The largest ever global study of tuberculosis has identified all the mutations conferring resistance to approved antimicrobials, setting the scene for more rational use of drugs, increasing mechanistic understanding of how Mycobacterium tuberculosis develops resistance to antibiotics and pointing to new drug targets.

The Comprehensive Resistance Prediction for Tuberculosis International Consortium (CRyPTIC) analyzed 15,211 M. tuberculosis samples from 27 countries on 5 continents. Using a new quantitative test for drug resistance and a new approach to identifying all the mutations in a sample of drug-resistant TB bacteria, the project generated a dataset that was then used to quantify how each mutation reduced the effectiveness of 13 antimicrobial drugs.

"This innovative, large-scale, international collaboration has enabled us to create possibly the most comprehensive map yet of the genetic changes responsible for drug resistance in tuberculosis," said Derrick Crook, professor of microbiology at the University of Oxford, who led the project.

A series of nine new preprint manuscripts, each documenting a different aspect of the CRyPTIC project, was published on the bioRxiv and medRxiv preprint servers on October 19.

The CRyPTIC dataset is expected to improve treatment of tuberculosis through a precision medicine approach that uses a genomics-based method for assessing susceptibility of an individual infection to a specific drug.

That would replace the culture-based testing, which currently is used to assess minimum inhibitory concentrations (MIC) at which a drug will be effective. Although still the reference standard for most drugs, it can take over a month to complete culture-based testing, which requires expensive, complex laboratory capacity.

Working from the catalogue of resistance-associated mutations, the researchers developed a machine learning system for predicting susceptibility from whole genome sequences for each of the 13 drugs.

"The ultimate goal is to achieve a sufficiently accurate genetic prediction of resistance to most antituberculosis drugs, so that whole genome sequencing can replace culture-based drug susceptibility testing for TB," Crook said.

The dataset, which is now publicly available, can be used to scan the M. tuberculosis genome for mutations that were not previously known to cause drug resistance. It also makes it possible to assess how individual mutations and combinations of mutations are related, not just to broad mechanisms of resistance -- or of susceptibility -- to a particular drug, but also to minor changes in how a drug works.

While the resistance mechanisms are already well understood for some drugs, others were not, particularly in the case of new and repurposed drugs.

The researchers assessed the MIC at which the 13 drugs inhibited the growth of the large collection of M. tuberculosis samples and then performed genome-wide association studies on resistant samples to plot resistance phenotypes.

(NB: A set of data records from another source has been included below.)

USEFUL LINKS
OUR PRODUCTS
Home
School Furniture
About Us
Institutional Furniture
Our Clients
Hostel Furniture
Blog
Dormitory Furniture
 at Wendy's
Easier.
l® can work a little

The research found previously uncataloged variants associated with resistance for all the drugs.

The 13 drugs were the first-line therapies ethambutol, isoniazid and rifampicin; second-line drugs amikacin, ethionamide, kanamycin, levofloxacin, moxifloxacin and rifabutin; and the new and repurposed drugs bedaquiline, clofazimine, delamanid and linezolid.

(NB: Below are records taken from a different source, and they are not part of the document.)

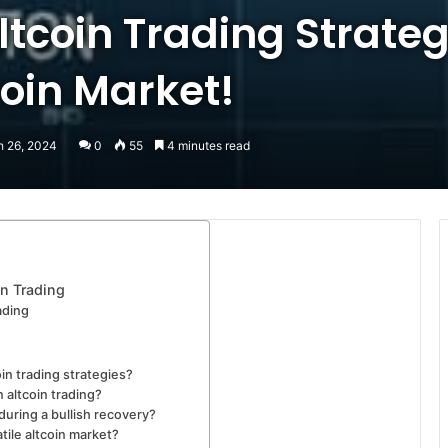
ltcoin Trading Strateg
coin Market!
h 26, 2024
0
55
4 minutes read
in Trading
ading
in trading strategies?
n altcoin trading?
uring a bullish recovery?
tile altcoin market?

The resistant phenotype distributions differed between the drugs, with low numbers of resistant isolates for the new and repurposed drugs, which have not yet been widely used in tuberculosis treatment. The GWAS uncovered 66 isolates resistant to bedaquiline, 97 resistant to clofazimine, 77 resistant to delamanid and 67 resistant to linezolid.

Some variants were identified in novel genes, some were novel variants in known genes, and some were known variants. For example, among genes that are known to confer resistance to antimicrobial drugs, the researchers identified uncataloged variants in gyrB, the subunit of DNA gyrase, associated with levofloxacin and moxifloxacin resistance.

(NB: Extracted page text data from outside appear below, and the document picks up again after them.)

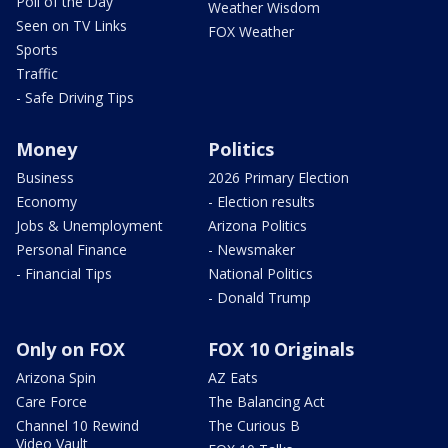
Poll of the Day
Weather Wisdom
Seen on TV Links
FOX Weather
Sports
Traffic
- Safe Driving Tips
Money
Politics
Business
2026 Primary Election
Economy
- Election results
Jobs & Unemployment
Arizona Politics
Personal Finance
- Newsmaker
- Financial Tips
National Politics
- Donald Trump
Only on FOX
FOX 10 Originals
Arizona Spin
AZ Eats
Care Force
The Balancing Act
Channel 10 Rewind
The Curious B
Video Vault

The machine learning system made it possible to identify combinations of mutations that are correlated with different forms of drug resistance.

Previously uncataloged variants are important because they could improve resistance prediction and shed light on underlying resistance mechanisms. The mutations could be de novo, or it may be that they have previously been implicated in resistance but there was not enough evidence for them to be catalogued.

The researchers have drawn up a list of the 20 genes that are most relevant to the development of resistance for each of the 13 drugs. They say the CRyPTIC dataset covers every resistance-causing mutation in M. tuberculosis and that it will be kept updated as new mutations emerge.